In my 20+ years of doing this networking thing, I have been part of many a network debugging party. Often in the capacity of the vendor that “caused” the problem, but also at times as part of a team attempting to create a network that was probably slightly overbuilt for its purpose (remember those multiprotocol InteropNets in the mid 90s?) And even this week while working with a customer on something that simply appeared to be “too bizarre” to be real, it struck me that debugging a network is an art. And while I am ok with it being an art form, it must be removed from the black magic realm of art.
I have long ago learned that networks require time to settle. Throughout my career of building new networks or significantly overhauling existing networks, it is very rare that any significant installation works flawlessly from day one. Like a brand new house, it will squeak a little. That brand new air conditioner need a bit of tuning. The toilet or tub may leak after a week. A network as architected and designed on a piece of paper and the real world instantiation of the same will have differences. And differences cause problems.
An actual deployment of a network requires attachment to things that are not pristine. It needs to be attached to existing cabling. It needs to interact with other network equipment, from other vendors. It will have servers, storage and and in a campus setting wireless access points, PCs, VoIP phones, printers and all sorts of other stuff attached to it. Most of those behave well together, some may not all the time. And it is exactly when you insert the shiny new network into the existing infrastructure that you will find interactions that do not quite work. Or expose a bug that may have been around for a long time, but that specific interaction, that specific timing of events makes it show up and cause havoc.
That is the time where the most skilled in the art of debugging networks make their keep. If I look back at all those fine engineers that I worked with that were not just good at debugging networks and finding bugs in code or deployment, but those that were excellent, they all had some of the same personality qualities:
- they love the hunt. These folks love the puzzle, the path to understanding what is wrong. They carefully think through the steps to take next, the step that brings them closer to their prey. Most of them do not like the fix part much, once it is understood it is time to find the next problem.
- they are masters at recognizing anomalies. Some of their favorite phrases may be “that does not look right”, or “that should not be here”. They find things that are not normal by instinct. They notice differences in behavior that many others do not.

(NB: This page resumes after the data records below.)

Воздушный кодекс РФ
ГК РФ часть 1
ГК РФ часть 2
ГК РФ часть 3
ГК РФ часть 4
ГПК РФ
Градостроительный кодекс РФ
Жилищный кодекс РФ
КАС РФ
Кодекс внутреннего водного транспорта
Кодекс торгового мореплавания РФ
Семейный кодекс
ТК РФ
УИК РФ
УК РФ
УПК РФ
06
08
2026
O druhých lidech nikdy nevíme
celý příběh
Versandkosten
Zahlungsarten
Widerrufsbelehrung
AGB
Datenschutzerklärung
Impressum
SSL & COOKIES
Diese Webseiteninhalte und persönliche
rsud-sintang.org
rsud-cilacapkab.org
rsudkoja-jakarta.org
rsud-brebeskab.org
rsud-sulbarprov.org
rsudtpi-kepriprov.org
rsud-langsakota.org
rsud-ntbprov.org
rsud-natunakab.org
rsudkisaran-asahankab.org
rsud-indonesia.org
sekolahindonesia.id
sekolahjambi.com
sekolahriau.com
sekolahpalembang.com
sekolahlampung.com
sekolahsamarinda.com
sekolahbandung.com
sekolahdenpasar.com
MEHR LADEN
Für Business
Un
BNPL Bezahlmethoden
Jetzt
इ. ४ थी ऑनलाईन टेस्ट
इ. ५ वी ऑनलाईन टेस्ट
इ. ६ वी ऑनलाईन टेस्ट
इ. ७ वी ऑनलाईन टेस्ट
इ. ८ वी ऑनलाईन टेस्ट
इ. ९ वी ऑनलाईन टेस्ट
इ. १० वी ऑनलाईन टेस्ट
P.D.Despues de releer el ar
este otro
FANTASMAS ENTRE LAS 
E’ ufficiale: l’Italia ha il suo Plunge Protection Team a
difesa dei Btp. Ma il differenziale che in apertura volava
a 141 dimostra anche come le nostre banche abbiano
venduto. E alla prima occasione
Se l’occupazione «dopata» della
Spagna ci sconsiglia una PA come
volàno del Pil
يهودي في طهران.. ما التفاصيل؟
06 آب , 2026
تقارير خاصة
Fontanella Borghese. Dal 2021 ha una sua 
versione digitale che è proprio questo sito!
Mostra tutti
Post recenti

- they are seriously tenacious. Once engaged, they do not let go, literally. It will occupy their every minute, at the office, in the lab, at home or during sleep. Their brain swirls with all the possibilities, creating theories against the symptoms and trying to dismiss them one at a time.

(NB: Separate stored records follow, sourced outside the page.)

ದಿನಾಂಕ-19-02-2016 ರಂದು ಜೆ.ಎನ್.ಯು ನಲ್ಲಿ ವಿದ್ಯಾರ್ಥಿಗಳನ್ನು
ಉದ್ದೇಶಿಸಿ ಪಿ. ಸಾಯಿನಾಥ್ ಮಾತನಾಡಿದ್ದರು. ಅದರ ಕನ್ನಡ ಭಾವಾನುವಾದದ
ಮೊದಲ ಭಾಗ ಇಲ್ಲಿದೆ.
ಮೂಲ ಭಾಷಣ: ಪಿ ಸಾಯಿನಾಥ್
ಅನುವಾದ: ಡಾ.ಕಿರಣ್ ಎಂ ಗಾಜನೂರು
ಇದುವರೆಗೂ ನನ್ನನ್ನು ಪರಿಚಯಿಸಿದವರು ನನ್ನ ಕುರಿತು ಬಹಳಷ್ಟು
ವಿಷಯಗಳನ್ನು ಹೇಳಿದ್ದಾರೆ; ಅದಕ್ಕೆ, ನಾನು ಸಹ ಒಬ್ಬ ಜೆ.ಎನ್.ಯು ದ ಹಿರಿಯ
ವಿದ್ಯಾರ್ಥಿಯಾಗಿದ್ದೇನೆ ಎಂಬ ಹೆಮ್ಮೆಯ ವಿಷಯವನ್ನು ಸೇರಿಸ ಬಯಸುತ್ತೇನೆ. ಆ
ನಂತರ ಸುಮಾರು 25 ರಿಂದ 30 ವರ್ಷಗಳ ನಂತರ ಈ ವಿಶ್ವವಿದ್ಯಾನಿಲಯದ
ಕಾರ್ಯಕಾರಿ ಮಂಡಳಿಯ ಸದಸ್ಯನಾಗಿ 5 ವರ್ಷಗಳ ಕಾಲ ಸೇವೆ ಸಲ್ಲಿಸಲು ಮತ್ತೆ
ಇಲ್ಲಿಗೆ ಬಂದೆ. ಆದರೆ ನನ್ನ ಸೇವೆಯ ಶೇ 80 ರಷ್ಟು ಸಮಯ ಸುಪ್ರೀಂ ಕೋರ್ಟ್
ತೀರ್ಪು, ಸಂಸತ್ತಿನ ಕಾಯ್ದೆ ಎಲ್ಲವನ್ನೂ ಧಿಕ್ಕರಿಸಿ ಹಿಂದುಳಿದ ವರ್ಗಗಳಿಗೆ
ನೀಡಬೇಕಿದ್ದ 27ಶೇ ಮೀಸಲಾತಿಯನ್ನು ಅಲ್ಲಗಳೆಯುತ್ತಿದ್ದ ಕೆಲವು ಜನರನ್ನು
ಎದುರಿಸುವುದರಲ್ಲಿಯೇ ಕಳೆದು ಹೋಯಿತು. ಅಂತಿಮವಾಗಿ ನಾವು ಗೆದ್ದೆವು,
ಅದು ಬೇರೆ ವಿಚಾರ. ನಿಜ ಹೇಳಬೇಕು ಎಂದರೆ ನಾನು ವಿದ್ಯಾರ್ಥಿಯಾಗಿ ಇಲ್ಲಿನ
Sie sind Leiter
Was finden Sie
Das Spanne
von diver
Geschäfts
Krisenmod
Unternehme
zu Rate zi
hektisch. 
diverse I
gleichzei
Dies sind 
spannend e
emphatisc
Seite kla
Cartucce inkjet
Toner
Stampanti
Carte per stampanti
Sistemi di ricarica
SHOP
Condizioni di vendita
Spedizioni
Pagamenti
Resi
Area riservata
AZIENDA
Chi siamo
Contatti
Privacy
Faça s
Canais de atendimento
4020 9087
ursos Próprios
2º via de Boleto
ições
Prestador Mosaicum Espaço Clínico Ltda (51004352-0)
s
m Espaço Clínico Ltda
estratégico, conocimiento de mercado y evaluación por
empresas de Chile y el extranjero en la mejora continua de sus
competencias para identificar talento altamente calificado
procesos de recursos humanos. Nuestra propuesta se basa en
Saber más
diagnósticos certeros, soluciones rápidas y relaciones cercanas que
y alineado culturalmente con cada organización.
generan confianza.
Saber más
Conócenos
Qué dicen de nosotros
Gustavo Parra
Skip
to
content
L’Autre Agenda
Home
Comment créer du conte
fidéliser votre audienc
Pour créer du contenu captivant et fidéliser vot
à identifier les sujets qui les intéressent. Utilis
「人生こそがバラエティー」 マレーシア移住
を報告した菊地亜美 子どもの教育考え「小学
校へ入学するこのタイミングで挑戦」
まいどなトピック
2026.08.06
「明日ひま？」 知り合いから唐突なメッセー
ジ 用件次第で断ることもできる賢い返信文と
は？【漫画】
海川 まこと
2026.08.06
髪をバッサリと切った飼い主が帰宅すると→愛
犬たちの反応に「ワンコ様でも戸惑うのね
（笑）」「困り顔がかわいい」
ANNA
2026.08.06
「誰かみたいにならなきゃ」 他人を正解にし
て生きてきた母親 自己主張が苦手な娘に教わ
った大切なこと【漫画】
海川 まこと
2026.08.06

- their brain is wired for packet flows. They have a separate sense for how packets flow, how they get transformed, who touches them, where they are supposed to go. There is again that sense of “normal”, a very vivid view of how it is expected to flow.
The best of the best network folks have not been taught how to do this through programs and certifications, the thought process comes natural and the details have been self taught through experience, discovery and pure curiosity.
The problem is that these folks are not easy to find. And when you find them, they are not easy to keep. They are awesome folks, but their skills should be used in much more productive ways. These are the same folks that can create new network solutions, proactively finding solutions for new network capabilities, optimizations and overall simplification.
As a networking industry we have not progressed much to make life of these folks easier. Most troubleshooting sessions still start and end with port mirrors, packet captures and endless staring at packets going back and forth between systems. Those are the types of problems the network should do so much better with in providing diagnostics to tell you what is wrong. Or at least point you much closer towards the solution. As @mbushong mentioned yesterday, we have 20 years worth of features in our products, but we have done so little to make those core 10 features trivial to configure, debug and diagnose.
Those skilled in the art of debugging must be freed up to provide a much more proactive contribution to the IT organization. Of course there will be problems where their specific debugging expertise is required, but we need to provide more simplicity to ensure that those are the exception. That network settling-in period will not go away, but it must be reduced to the equivalent of a lick of paint on that corner, tightening some bolts, replacing an outlet cover plate. Things that most DIY’ers can do. That way the experts can focus on that much smaller set of really hard problems, and create much better network services on top of much simpler infrastructures at a much faster pace.[Today’s fun fact: Students at the Ho Chi Min City University of Economics put together the world’s largest jigsaw puzzle in 2011. It consisted of 551,232 pieces and measured just over 48×76 feet. It took 1600 students 17 hours to put together. Who says students don’t work hard?]